I think it's human nature to want to have the last word. Times when, at the time, the words that came out of your mouth were more like "Oh yeah? I know you are, you big jerk" instead of the intelligent and sometimes witty rejoinder you come up with much later.
This especially happens with the end of a relationship. Most of the time, no one gets to say what they really want to. And even if you do, there's stuff you think of later that you WISH you could say.
So this is what I wish I could have said.

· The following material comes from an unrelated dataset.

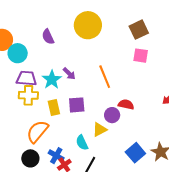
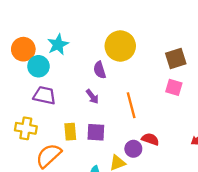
purple semicircle: (48, 37) -> (100, 70), moved
cyan star: (52, 80) -> (58, 44), moved
yellow cross: (28, 95) -> (26, 128), moved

Brian – I’m sorry that I ended up liking your fraternity brother enough to make me realize that we shouldn’t get married. There were other things, but that was essentially the clincher. We WERE only 20, and I think I can say with certainty that we would be divorced right now. But it’s cool, right? You and I actually bucked the norm and stayed friends (except for that one awkward as hell hookup when we were 23), you and your fraternity brother stayed friends (“Bros before Hos,” am I right?) and you’re married now to the girl you dated before me. And I have a scrapbook FULL of pictures of us at various theme parties thrown by the fraternity. Fun times. I mean, who doesn’t like to explain to the youth group kids that that picture was proof that they were the beer bong champion among all the other girlfriends? Anyway, I don’t really regret anything, though I sorta miss my diamond. Especially since I heard much later that you had cheated on me. I would have kept it if I knew that. But whatever.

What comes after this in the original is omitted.